280. THE
MOST DESERVING
Caroline
Trieschmann’s THE MOST DESERVING, the latest offering from the Women’s Project,
located in City Center’s Stage II venue, is an amusing, if cartoonish, comedy that seeks to shred the
politically correct circumstances surrounding arts grants and funding. It shoots
some spiky barbs into the process, with broadly drawn characters representing
an arts council in a small town in Ellis County, Kansas. They consist of Edie Kelch (Kristin
Griffith), a wealthy, recently widowed arts patron; Dwayne Dean (Adam LeFevre),
a man who turned to art when he lost his job; Liz Chang (Jennifer Lim),
an ambitious Asian-American art historian who keeps boring everyone with reminders that
she has an M.A.; Ted Atkinson (Daniel Pearce), a middle-aged, British-born reporter;
and, most memorably, Jolene Atkinson (Veanne Cox), Ted’s wife and the chairperson of the
committee. The group’s makeup is highly questionable, but does provide a
disparate assortment of eccentric personalities that gives rise to several
risible situations.
The
council is deliberating over the granting of $20,000 to the winner of an arts competition,
and the choice boils down to three artists, one of them being Rick Duffy, whom
we never see but who is the son of a politician responsible for the council’s
budget. This, of course, would immediately disqualify the son in any real
competition, just as would the involvement of council member and award competitor Dwayne, who claims
that what makes his art original is that he paints only vice presidents. Also, the presence of a husband and wife on the same small council would be a universal no-no.

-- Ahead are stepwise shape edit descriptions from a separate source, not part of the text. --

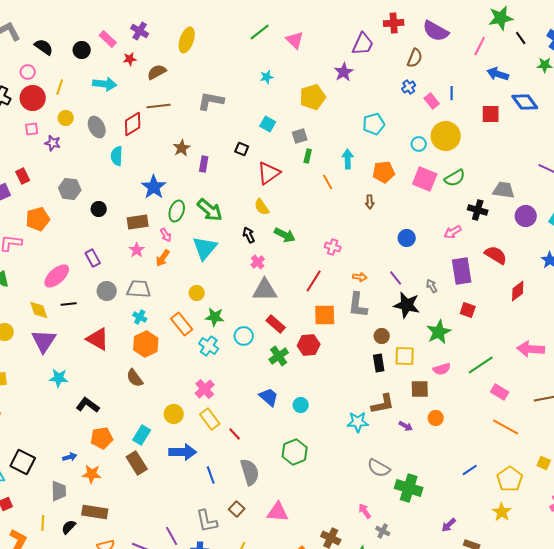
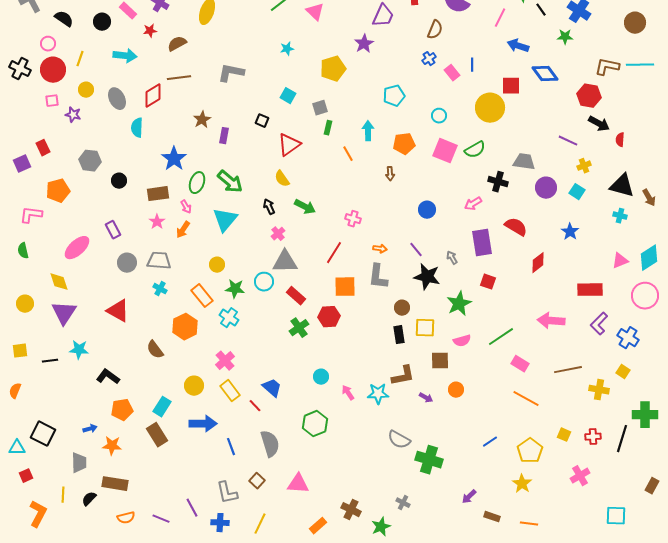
yellow circle: (446, 136) -> (490, 108), moved
black line: (69, 304) -> (50, 361), moved
cyan circle: (244, 336) -> (264, 282), moved
orange hexagon: (146, 344) -> (185, 327), moved
blue trapezoid: (269, 397) -> (272, 388), moved
pink arrow: (365, 511) -> (348, 393), moved

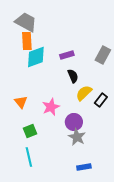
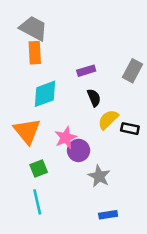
cyan diamond: (36, 57) -> (45, 94), moved
black rectangle: (101, 100) -> (130, 129), turned 64
orange triangle: (21, 102) -> (27, 131), size x1.6
purple circle: (74, 122) -> (79, 150), moved

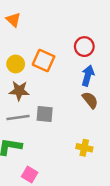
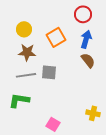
orange square: (44, 60) -> (56, 37), moved, turned 36
yellow cross: (84, 148) -> (93, 113), moved
pink square: (30, 175) -> (53, 124), moved

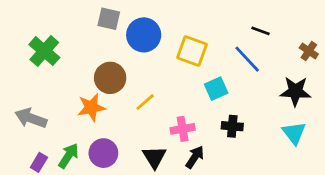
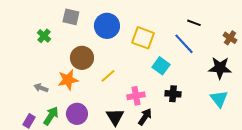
gray square: (109, 19) -> (71, 17), moved
green cross: (44, 51) -> (44, 36), moved, size x0.6
cyan square: (216, 89) -> (161, 66), turned -30
gray arrow: (31, 118) -> (41, 88), moved, size x0.6

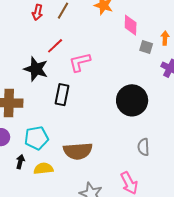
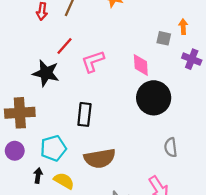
pink diamond: (131, 25) -> (141, 65), moved
black rectangle: (62, 95) -> (84, 114), moved
yellow semicircle: (43, 169) -> (64, 181), turned 42

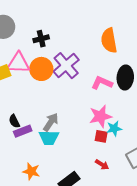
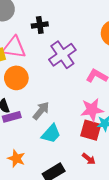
orange circle: (41, 69) -> (16, 78), moved
red square: (101, 136) -> (91, 130), size x1.5
cyan trapezoid: (49, 138) -> (51, 134), moved, turned -55

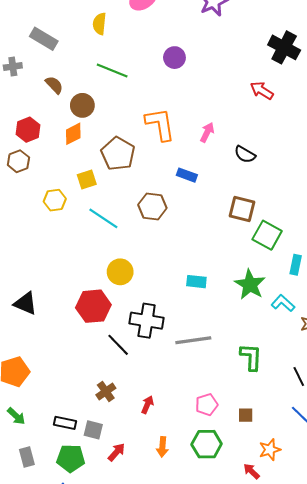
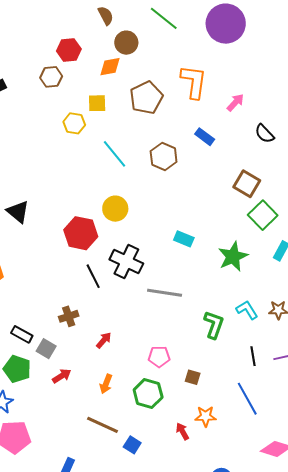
purple circle: (174, 58) -> (226, 24), size x1.8
yellow square: (87, 179) -> (97, 103), moved
cyan L-shape: (283, 303) -> (247, 310), moved

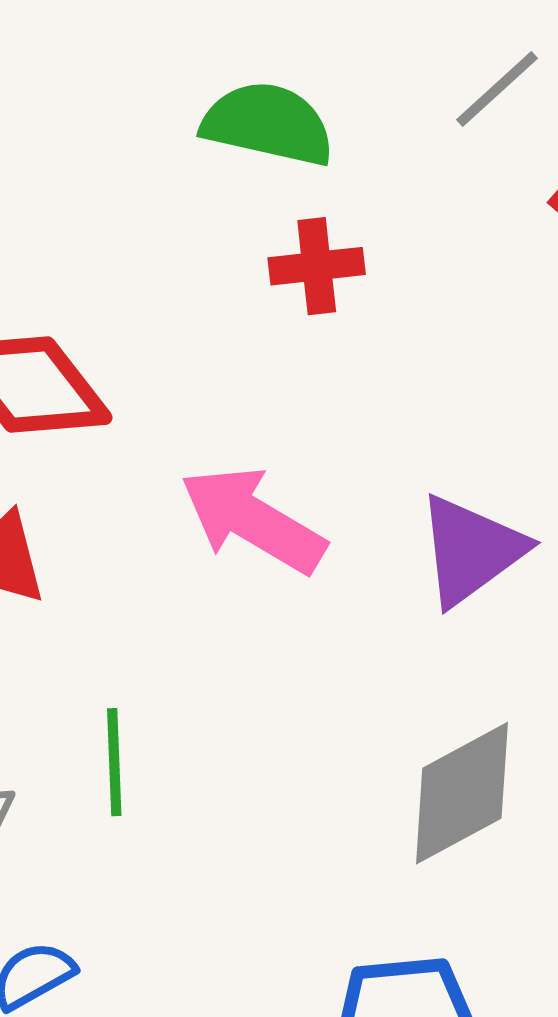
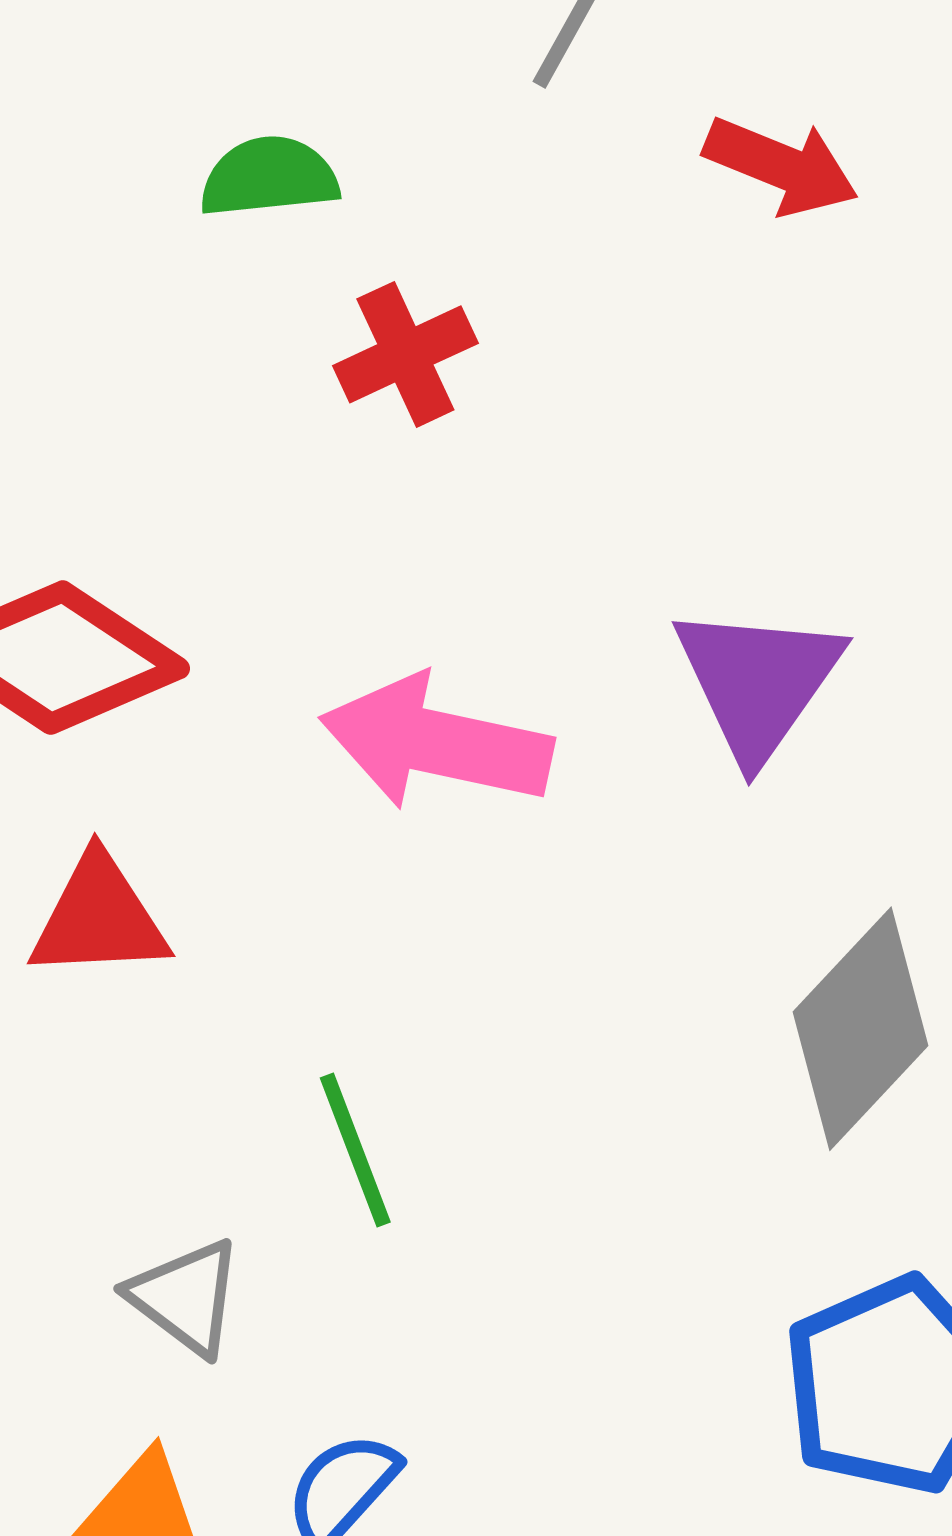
green semicircle: (268, 124) -> (269, 177), size x0.7

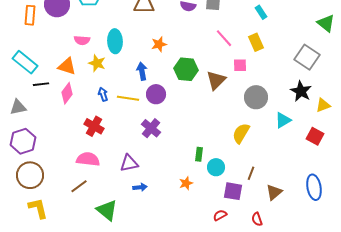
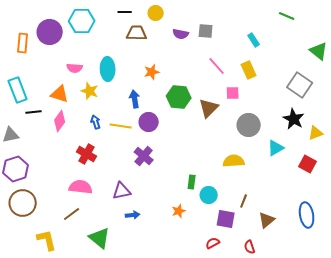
cyan rectangle: (25, 62) -> (18, 90), turned 30
yellow semicircle: (241, 133) -> (234, 161), turned 55
yellow L-shape: (38, 208) -> (47, 240), moved

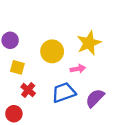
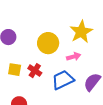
yellow square: (17, 67) -> (15, 70), moved
red cross: (28, 90) -> (35, 71), moved

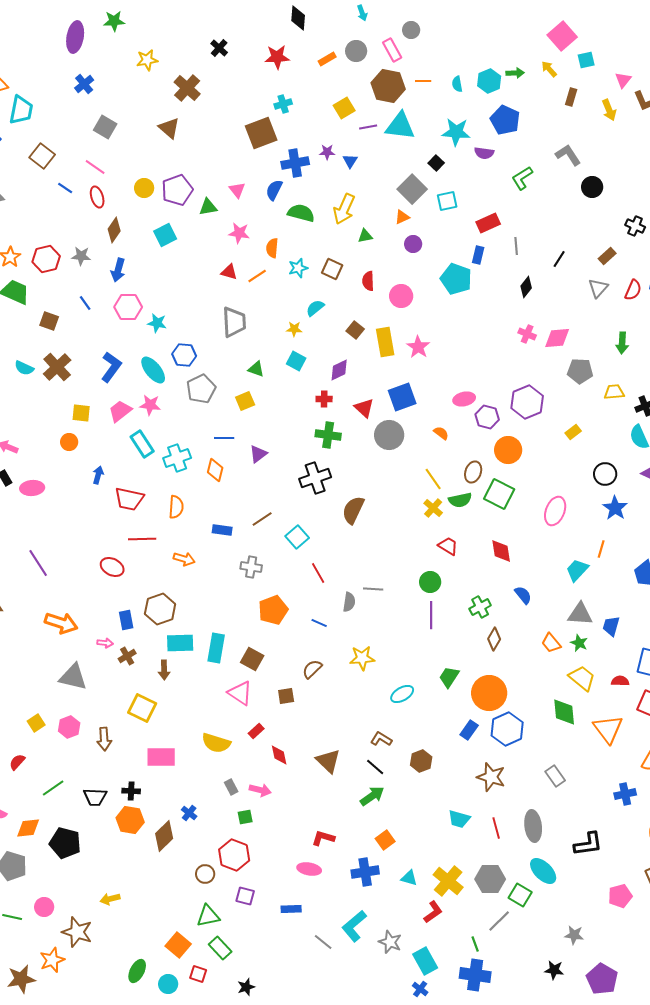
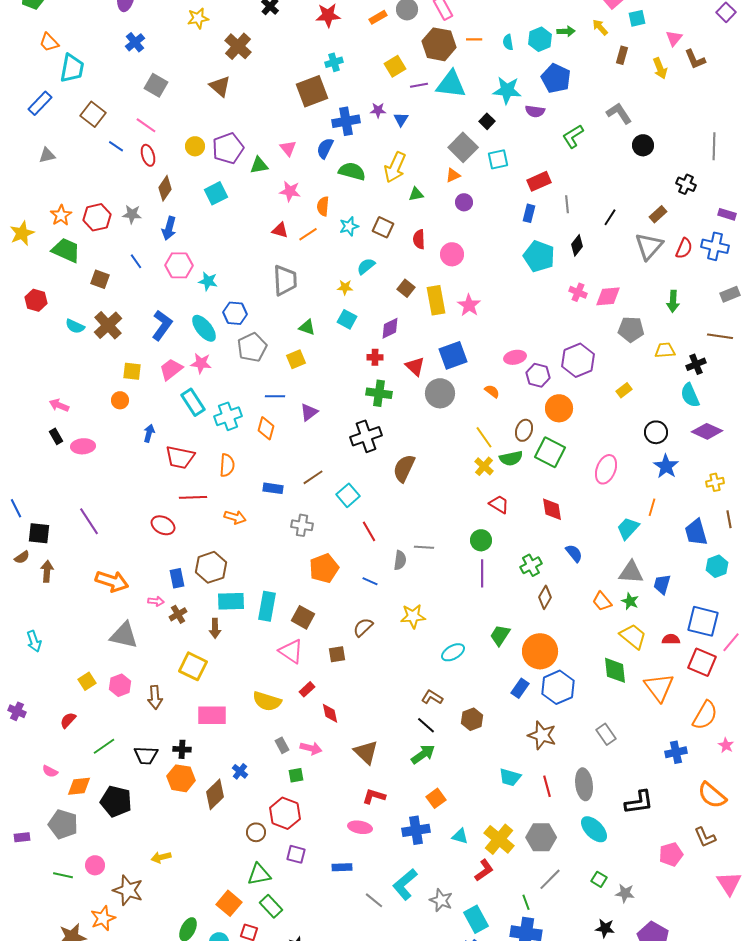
cyan pentagon: (456, 279) -> (539, 256), moved
gray triangle: (598, 288) -> (649, 246), size x1.4
brown triangle: (328, 761) -> (366, 752), moved
green square: (520, 895) -> (599, 879), moved, size x0.7

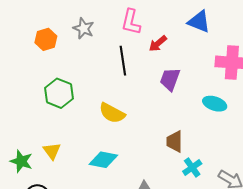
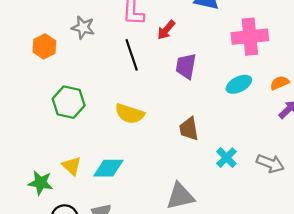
cyan ellipse: (215, 104) -> (239, 84), turned -35
brown trapezoid: (175, 142) -> (189, 129), moved
cyan diamond: (103, 160) -> (108, 168), moved

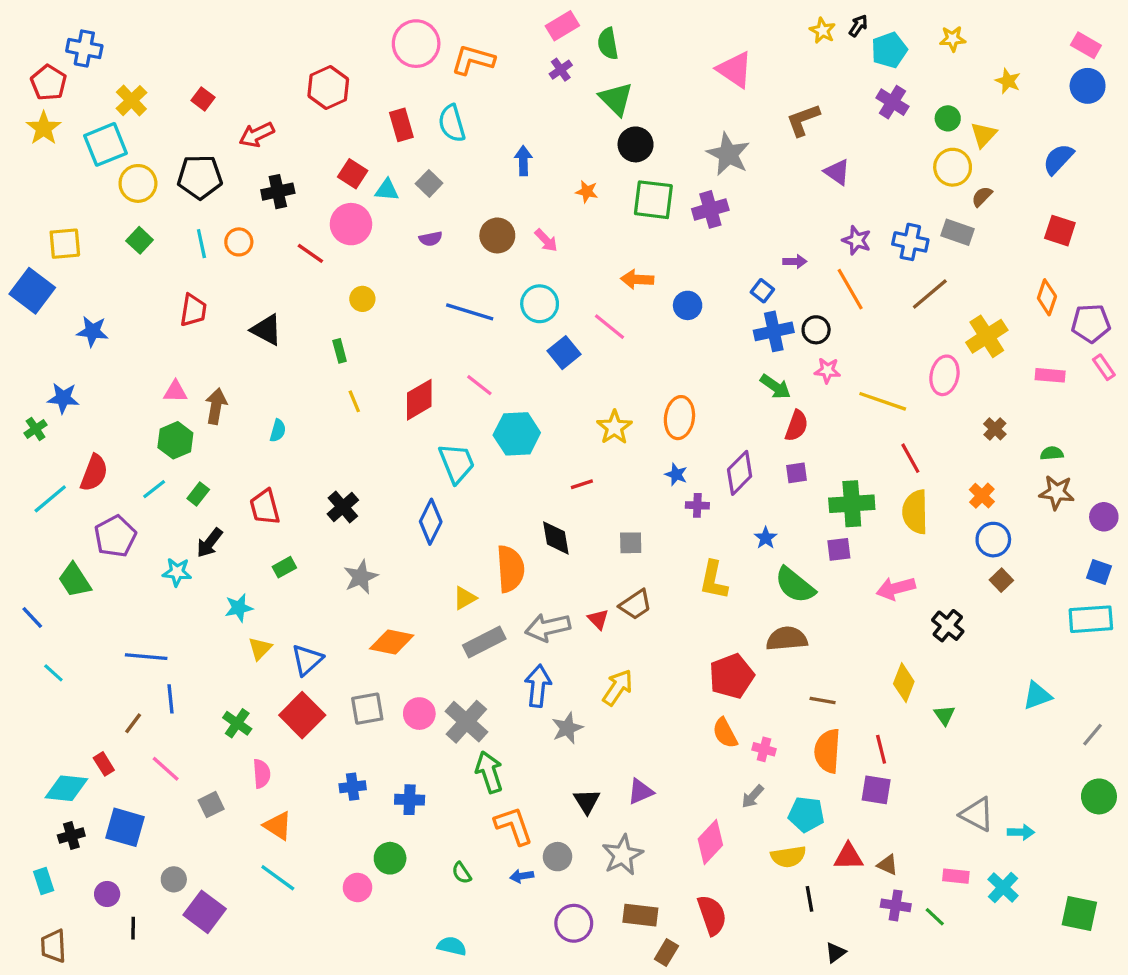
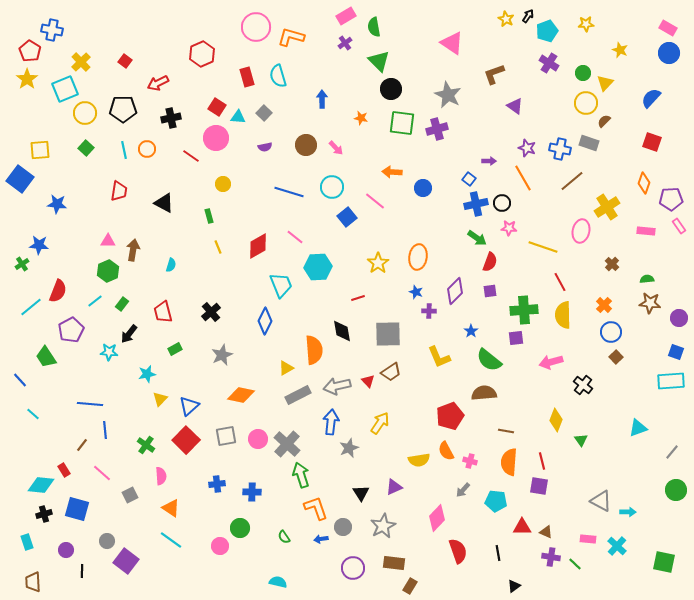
gray square: (631, 543) -> (388, 334), size x1.8
yellow L-shape: (714, 580) -> (439, 357), turned -35
yellow semicircle: (788, 857) -> (419, 460), moved
red semicircle: (712, 915) -> (458, 551), moved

The most worthwhile artist, partly because he best satisfies the requirement that the winner be from an underrepresented group, is an indigent, wheelchair-bound, possibly crazy, black man, Everett Whiteside (Ray Anthony Thomas), whose candidacy is strongly supported by Liz, who hopes the book she says she's writing about him will get her out of Kansas. Everett creates religious sculptures from found objects, or what some call “junk.” A sizable chunk of the play’s humor is based on what constitutes a minority, with Rick Duffy’s claim to be 1/16th Sioux Indian countered by a claim Dwayne makes that gets one of the show’s biggest yocks.
Jennifer Lim, Kristin Griffith, Veanne Cox. Photo: Carol Rosegg.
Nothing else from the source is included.